Psychology is incorrect
Every famous psychologist has been wrong about something!
This is normal in science: most scientific ideas do not stand the test of time. In many cases, the incorrect ideas were still very useful in their time, but we have nevertheless moved on from most of them. For example, the claims of psychoanalysis were incorrect, but, historically, they resulted in far more humane treatment of mentally ill patients than what came before them. Some forms of incorrect can be a useful improvement over previous forms of incorrect, even though they still turn out to be incorrect in the long run.
Contemporary psychologists are also going to be wrong!
Most "theories" in psychology cannot be properly described as scientific theories: most "theories" in psychology are post hoc stories describing data, not falsifiable frameworks that predict novel results. Nevertheless, as with the past, various innovations and clinical applications are more useful than what was previously available. Even so, we should remain humble as most of our theories are going to be shown to be incorrect. That is how science works.
By doing high-quality work in a field with mostly incorrect ideas and limited theories, you can have a noteworthy impact on the field.
That isn't to say everyone was wrong all the time.
Various psychologists have been correct about specific ideas. For example, B. F. Skinner's operant conditioning has stood the test of time.

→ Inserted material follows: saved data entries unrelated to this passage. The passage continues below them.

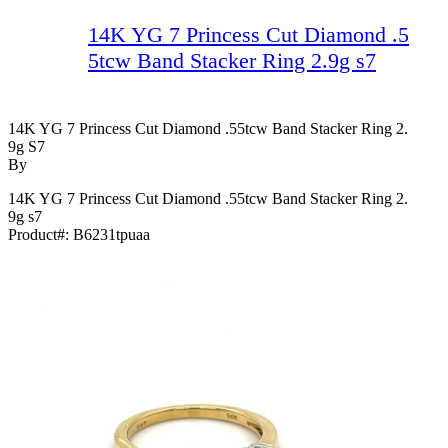
14K YG 7 Princess Cut Diamond .5
5tcw Band Stacker Ring 2.9g s7
14K YG 7 Princess Cut Diamond .55tcw Band Stacker Ring 2.
9g S7
By
14K YG 7 Princess Cut Diamond .55tcw Band Stacker Ring 2.
9g s7
Product#:
B6231tpuaa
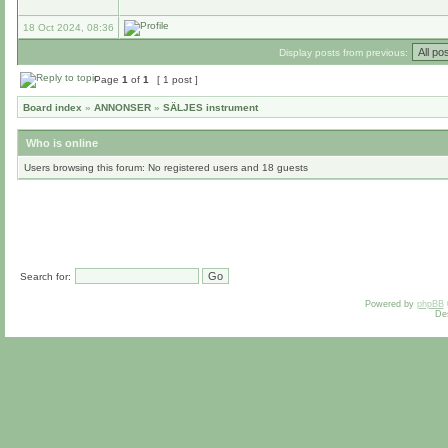
18 Oct 2024, 08:36
Display posts from previous:
Page
1
of
1
[ 1 post ]
Board index
»
ANNONSER
»
SÄLJES instrument
Who is online
Users browsing this forum: No registered users and 18 guests
Search for:
Powered by
phpBB
De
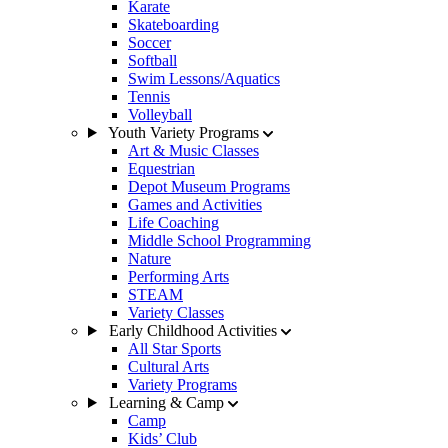
Karate
Skateboarding
Soccer
Softball
Swim Lessons/Aquatics
Tennis
Volleyball
Youth Variety Programs
Art & Music Classes
Equestrian
Depot Museum Programs
Games and Activities
Life Coaching
Middle School Programming
Nature
Performing Arts
STEAM
Variety Classes
Early Childhood Activities
All Star Sports
Cultural Arts
Variety Programs
Learning & Camp
Camp
Kids’ Club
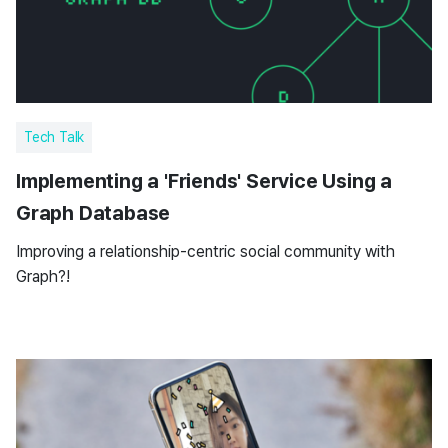
Tech Talk
Implementing a 'Friends' Service Using a
Graph Database
Improving a relationship-centric social community with
Graph?!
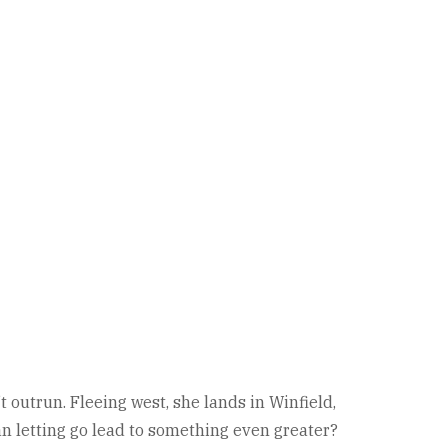
 outrun. Fleeing west, she lands in Winfield,
an letting go lead to something even greater?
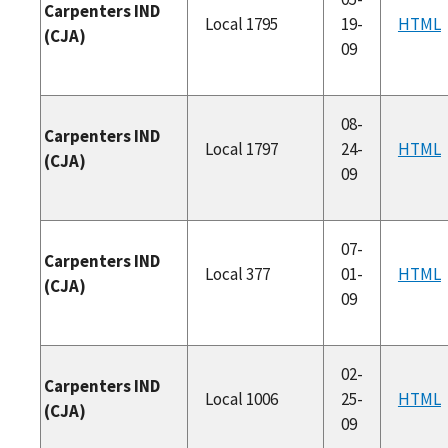
Carpenters IND
Local 1795
19-
HTML
(CJA)
09
08-
Carpenters IND
Local 1797
24-
HTML
(CJA)
09
07-
Carpenters IND
Local 377
01-
HTML
(CJA)
09
02-
Carpenters IND
Local 1006
25-
HTML
(CJA)
09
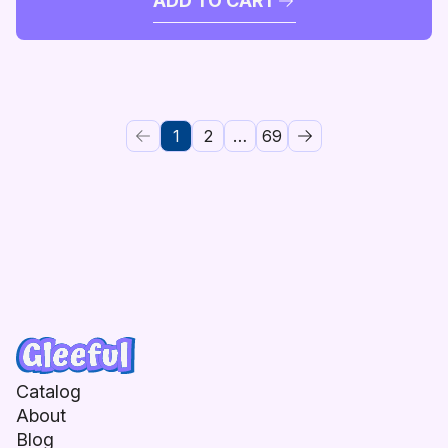
ADD TO CART
1
2
…
69
Catalog
About
Blog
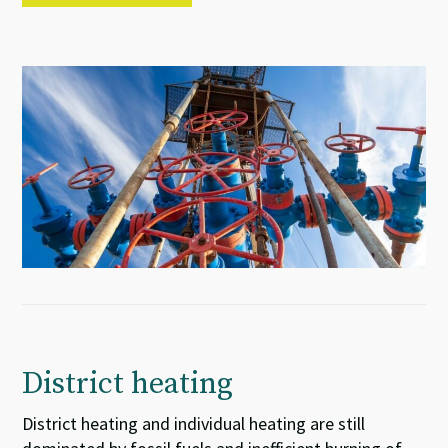
District heating
District heating and individual heating are still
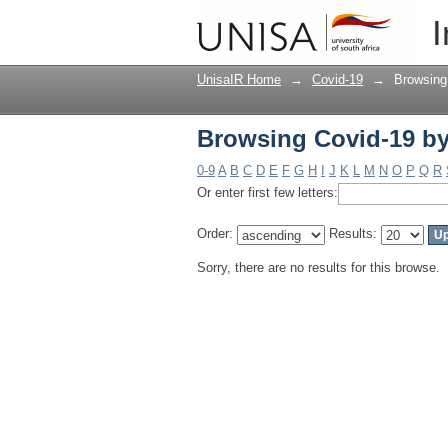
Browsing Covid-19 by
I
UnisaIR Home
→
Covid-19
→
Browsing
Browsing Covid-19 by
0-9
A
B
C
D
E
F
G
H
I
J
K
L
M
N
O
P
Q
R
Or enter first few letters:
Order:
Results:
Sorry, there are no results for this browse.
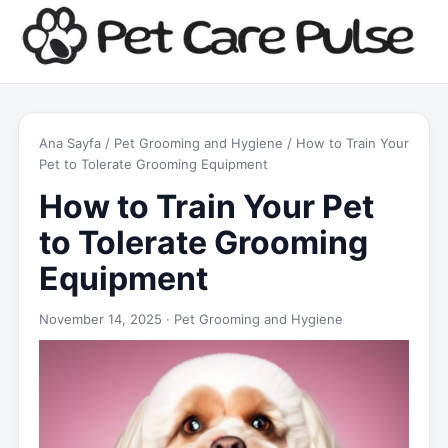
Ana Sayfa
/
Pet Grooming and Hygiene
/ How to Train Your
Pet to Tolerate Grooming Equipment
How to Train Your Pet
to Tolerate Grooming
Equipment
November 14, 2025 ·
Pet Grooming and Hygiene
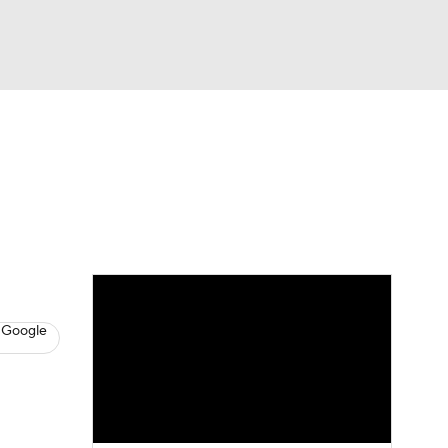
Watch
Fantasy
Betting
s
Baseball
 Google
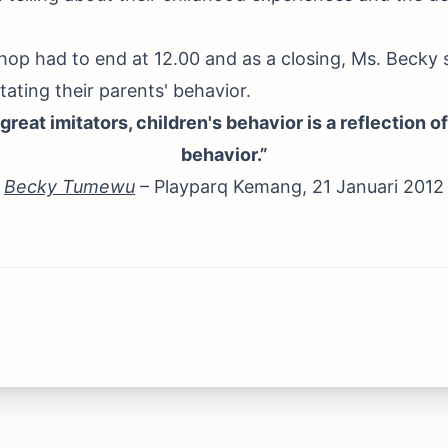
shop had to end at 12.00 and as a closing, Ms. Becky
tating their parents' behavior.
great imitators, children's behavior is a reflection of
behavior.”
Becky Tumewu
– Playparq Kemang, 21 Januari 2012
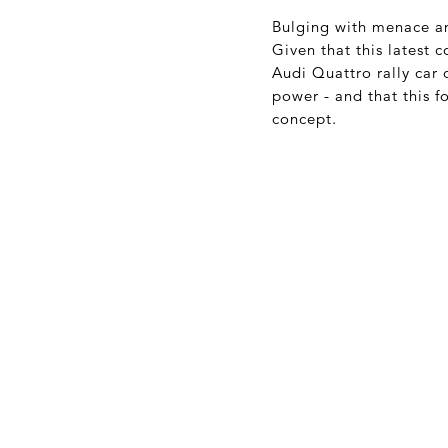
Bulging with menace and
Given that this latest
Audi Quattro rally car o
power - and that this f
concept.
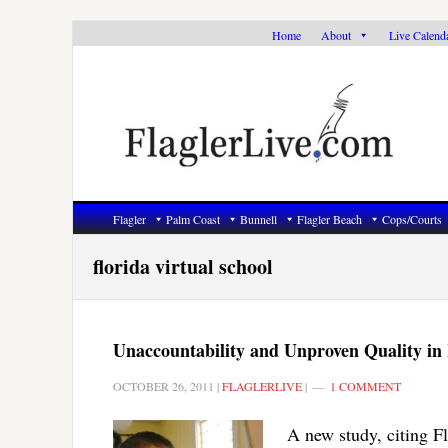
Skip
Skip
Skip
Home
About
Live Calend
to
to
to
primary
main
primary
navigation
content
sidebar
Flagler
Palm Coast
Bunnell
Flagler Beach
Cops/Courts
florida virtual school
Unaccountability and Unproven Quality in
OCTOBER 26, 2011
|
FLAGLERLIVE
|
1 COMMENT
A new study, citing Fl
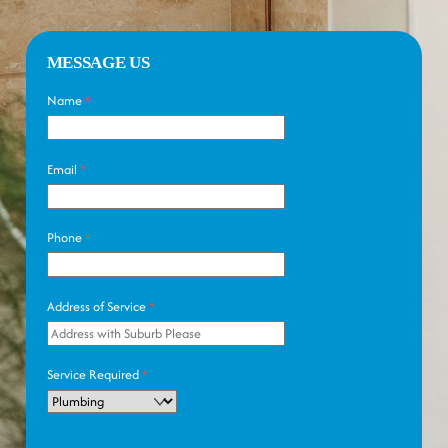
MESSAGE US
Name
*
Email
*
Phone
*
Address of Service
*
Service Required
*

Operant conditioning has a much more limited scope than Skinner would have believed, but the idea itself was not incorrect.
Don't allow yourself to get stuck on the past or on people who were incorrect.
If you can hold yourself to a high standard of integrity and focus on high-quality research, you'll end up being less incorrect than your peers. You can be one of the researchers that helps us move science forward.
In psychology, "facts" are provisional
In a field as young as psychology, "facts" change quite quickly.
The Replication Crisis should shed light on how we don't actually know what we once thought we knew. An undergrad degree in psychology should help you think critically, but don't think of the content taught in undergraduate courses as "true" or as "facts" that will stand the test of time. The exceptions are methods and statistics courses; those are generally correct as they teach tools, not information. In contrast, any course where you learned the results of studies should be treated tentatively and provisionally.
The "facts" that are taught during undergrad often fail to replicate.
Some particularly famous studies have even been revealed as scientific fraud.
It might seem disheartening, but you're probably better off viewing most of the "facts" taught during an undergrad degree in psychology with a much greater degree of skepticism, relegating them to the domain of "hypothetical" rather than the domain of "fact". A healthy skepticism can prevent you from propagating incorrect ideas at dinner parties or in casual conversation. This is doubly relevant when you remember that generalization doesn't run backwards: most findings may provisionally apply to the population as a whole, but they don't automatically apply to individual people!
Psychology and other fields
Consider psychology.
Something that was a "fact" five years ago is bogus today. Something that was "fact" fifty years ago seems trivially silly! There are a few ideas that remain viable from years long past, but most of psychology was and is inaccurate.
Don't get me wrong: it was valuable that people did the work because it got us to where we are today! Today's work is valuable because it will get us to tomorrow! Eventually, psychology will have some stable "facts", but we don't have many today. As it stands, if you learn "facts" in undergraduate psychology today, by the end of a four or five year degree, many of those "facts" are going to be obsolete or even debunked.
Consider physics.
Physics used to be like psychology, with changing facts every few decades. Then, "facts" in physics slowed, changing over the centuries rather than decades. Nowadays, many "facts" of physics have largely stabilized into a standard model of physics that has a lot of explanatory power.
Physics still has open questions and more precise tools may yet change cutting-edge ideas in physics. Still, we can recognize mutability at the most advanced frontiers while also appreciating that many "facts" in physics have remained relatively unchanging for hundreds of years and will likely remain so for hundreds more. Newton wasn't totally correct, but he was correct in a lot of ways. Einstein and Feynman were about as correct as they come. As a result, physics has become more and more accurate through the generations and the "facts" taught in undergraduate physics today were true fifty years ago and will likely still be largely true in ten, fifty, and a hundred years. Perhaps something in a higher-level course will change here or there, but most of physics will likely remain the same.
Consider math.
Math has a special place in the halls of knowledge; math is of a different sort than science. The truths one learns in math are true forever. Truth in math is unchanging and eternal. The contents of Euclid's Elements , written in 300 BCE, are still true and will remain true even when there are no humans to know these truths. Math discoveries are made and new ideas are created, but when they are created, they are forever true within their contexts. There are no "facts" of psychology that have survived from 300 BCE.
In psychology, focus on skills rather than "facts".
Focus on learning how to think critically, how to read science, and how to follow the scientific method. These are skills, which provide value that lasts a lifetime, even when particular "facts" are changed or forgotten.
"In any dispute the intensity of feeling is inversely proportional to the value of the stakes at issue—that is why academic politics are so bitter."